▶ _What you are asked to do_
Exactly as written, please set down all of the entries again, with no pictures.

====

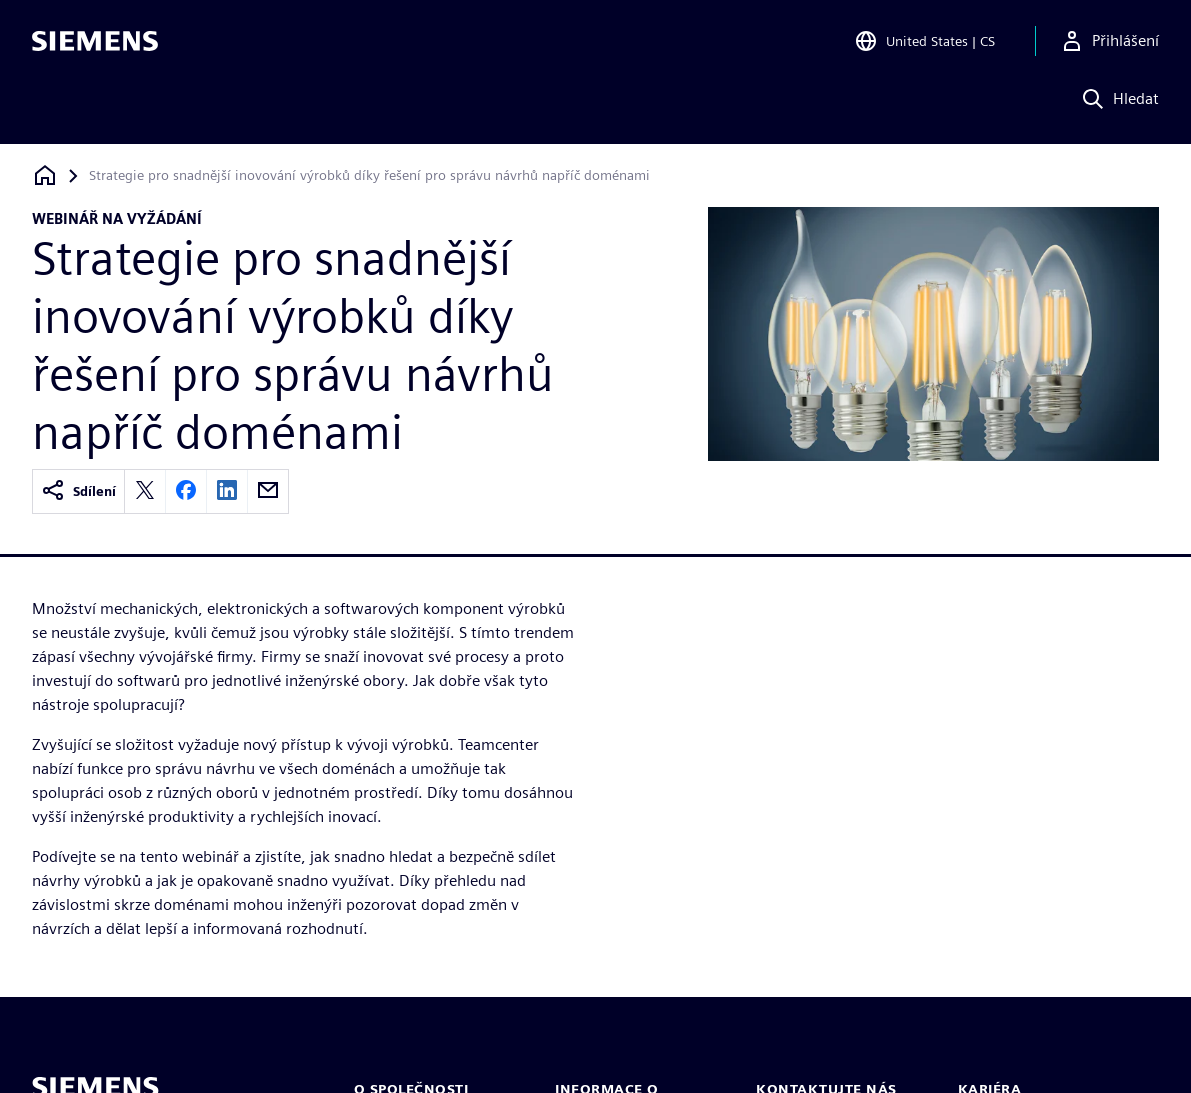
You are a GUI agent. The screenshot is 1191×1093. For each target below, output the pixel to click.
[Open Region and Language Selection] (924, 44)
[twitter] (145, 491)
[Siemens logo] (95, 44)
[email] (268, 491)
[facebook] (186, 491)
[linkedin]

====

▶ _The completed task_
You are a GUI agent. The screenshot is 1191×1093. For each target below, output the pixel to click.
[Open Region and Language Selection] (924, 44)
[twitter] (145, 491)
[Siemens logo] (95, 44)
[email] (268, 491)
[facebook] (186, 491)
[linkedin]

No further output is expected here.